How inclusive is your workplace?
Do people genuinely feel valued, accepted and supported at work, regardless of their background, identity or circumstances? Or are people hiding behind a ‘work’ persona, worried that being their true selves will hinder their career progression or affect their working relationships with colleagues?
There’s a lot of talk about inclusion, and the arguments for why we need diverse workforces are well rehearsed – better innovation, customer service and the ability to attract the best talent to name just a few.
But while it’s easy to say you want to create an inclusive climate, it’s perhaps less easy to do in practice. There are no ‘quick wins’ and no one-size fits all solutions.
So, what measures can HR take to move the dial and make real progress on the ground?
1. Build a clear vision
When people talk about improving diversity and inclusion in your organisation, what do they actually mean? It’s very easy to bandy words around without actually being clear about what the business wants to achieve, how that links to corporate goals and what practical action needs to be taken to make a real difference. HR needs to take the lead in building and communicating a clear vision of what an inclusive culture would look like in their business – and what needs to happen to turn that into reality. In organisations where unhelpful practices are ingrained, this may call for some courageous conversations and a willingness from HR to question accepted norms about ‘the way we do things around here’.

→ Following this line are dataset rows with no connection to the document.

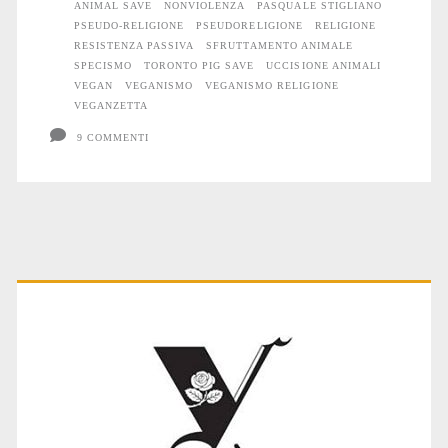
ANIMAL SAVE
NONVIOLENZA
PASQUALE STIGLIANO
PSEUDO-RELIGIONE
PSEUDORELIGIONE
RELIGIONE
RESISTENZA PASSIVA
SFRUTTAMENTO ANIMALE
SPECISMO
TORONTO PIG SAVE
UCCISIONE ANIMALI
VEGAN
VEGANISMO
VEGANISMO RELIGIONE
VEGANZETTA
9 COMMENTI
Primary
Sidebar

Authenticity is key. Leaders genuinely need to believe that being inclusive is the right thing to do, for both the business and for individuals. If the messages are not authentic, or on the ground practice doesn’t reflect the rhetoric, employees will soon see through it.

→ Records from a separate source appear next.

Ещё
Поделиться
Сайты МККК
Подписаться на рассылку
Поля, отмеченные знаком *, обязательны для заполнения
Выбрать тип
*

Policies and practices often inadvertently get in the way of progress towards truly inclusive workplaces. Recruitment procedures are a case in point. How (and where) does the business look for new recruits – and is this restricting the pool of candidates it is reaching? Do the images and wording used in job adverts demonstrate a commitment to diversity? What, if anything, does it say about diversity and inclusion on the corporate website?
Recruitment processes are the first point of contact potential employees will have with your business, so it’s vital to get this right. In the latest Hays Diversity and Inclusion survey, more than half of professionals said that when researching a potential new employer, they would check out an organisation’s diversity and inclusion policies – food for thought at a time when skills shortages are increasingly pressing. ‘Blind’ CV scanning and training for managers conducting interviews (to steer them away from recruiting in their own image) are just a few of the measures organisations are employing to try to improve the diversity of their employee base.
Putting onboarding processes under the microscope can also be useful. Do your induction processes include an introduction to the organisation’s diversity policy, for example? Simply giving new recruits a copy of the handbook with the policy in it isn’t enough. Discussing what it actually means in practice and giving real examples of how it is ‘lived’ across the business will ensure new employees start off with a clear understanding of the organisation’s commitment to inclusion, and what kind of behaviours are expected.
Unconscious bias training tends to be restricted to those at management level, but there’s a good case for extending this to all staff, and to making it part of the onboarding process. New recruits will then have a heightened awareness of any biases they may be holding and what they can do to combat them.
4. Reviewing job design
How work is organised can often get in the way of the business building a more diverse and inclusive culture. Rigidity around the shape of the working day, for example, can deter parents or those with caring responsibilities who need to juggle work and personal commitments. An unwillingness to offer part-time opportunities, or to allow people to shift to part-time work if they want to, can lead to the business losing valuable older workers or others who, for a variety of reasons, may want to ‘downsize’ their working commitment.
A resistance to home working may lead to Millennial workers, or others who place a strong emphasis on work-life balance, feeling they don’t fit. Often, organisations end up clinging to outdated working patterns because their managers don’t have the skills to design jobs and manage people in a way more fitting to the new world of work and an increasingly diverse employee base. HR has a role to play in equipping managers with these skills and supporting them with managing workflow on an ongoing basis.
5. Rewarding inclusive behaviours
Rewarding the kind of behaviours the business wants to encourage is another way of making a real step-change. Demonstrating a commitment (and real action) to diversity and inclusion needs to be a KPI for managers and a standing item for discussion in performance reviews. Peer reviews or anonymous surveys are a good way of measuring commitment and progress. This is not something that will come naturally to everyone, however, and HR needs to give priority to equipping managers with the courage and competence to review their practices, call out poor behaviour and to support people who are showing signs of feeling they don’t ‘belong’ in teams.
In its recent report on inclusion, the CIPD also points out the role practitioners have to play in building a culture of ‘allyship’, where employees actively champion inclusivity and are encouraged to ‘call out’ unacceptable or exclusionary behaviour (CIPD, Building Inclusive Workplaces, September 2019).
The value of data in helping organisations track and monitor progress towards inclusion cannot be over-emphasised. In its new Profession Map, the CIPD illustrates the importance of HR taking an evidence-based approach to all its activities. An HR software system, which enables reporting across everything from workforce make-up to salary against gender or ethnicity, can be a highly valuable tool.